As did the ancient mariner of Coleridge's poem, we
thirst for "miracles" from water-some of these, such as several
laboratory-established energy sources, we now know to be real, though
they still lag in acceptance and development. Others, such as Riess's
theory of omnipresent Earth-generated water, and Benveniste's "memory
of water," may turn out to be be mirages. But I would not bet that
these claims will turn out to be ephemeral. Work is still going
on; data is in hand, even building. A water "miracle" may be no
miracle once you have seen it and measured it enough times
and have checked your vision. What we most need now is that rarest
of elements: open minds to study and develop these possibilities,
plus the resources to make that happen.
Much of this Infinite Energy water issue owes
its life to Barbara DelloRusso, our creative Managing Editor. Barbara
was instrumental in pulling together all the diverse articles, materials,
and fragments that, we hope, make this issue impressive to the beholder.

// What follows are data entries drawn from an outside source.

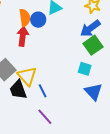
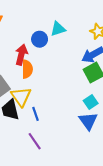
orange semicircle: (25, 18) -> (27, 69), moved
cyan square: (85, 69) -> (91, 102), moved, turned 32

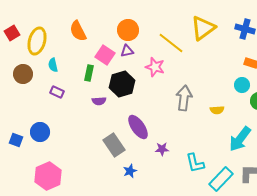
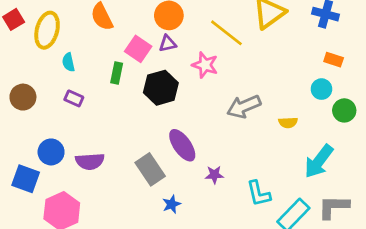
brown circle: (23, 74) -> (23, 97), moved
gray arrow: (184, 98) -> (244, 106), turned -120
purple semicircle: (99, 101) -> (90, 161), moved, size x1.5
blue square: (16, 140) -> (26, 179), moved, size x1.5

Especially appreciated is Barbara's written contribution-an overview
of the history of the Quoddy tidal power project. We can't thank
her enough for her tireless efforts on behalf of this very special
magazine, and for this very special issue.-EFM
References:
- Caro, P. 1993. Water, McGraw-Hill,
Inc., New York (translation of French edition, 1992).
- Davis, K.S. and Day, J.A. 1961. Water:
The Mirror of Science, Anchor Books, Doubleday & Company,
Garden City, NY.
- Frank, L. 1990. The Big Splash,
Birch Lane Press.
- Leslie, J. 2000. "Running Dry: What Happens
When the World No Longer Has Enough Freshwater," Harpers Magazine,
July, pp. 37-52.
- Simon, P. 1998. Tapped Out: The Coming
World Crisis in Water and What We Can Do About It, Welcome
Rain Publishers, New York.
- Schiff, M. 1994. The Memory of Water:
Homeopathy and the Battle of Ideas in the New Science, Thorsons,
an Imprint of Harper Collins Publishers, London, San Francisco.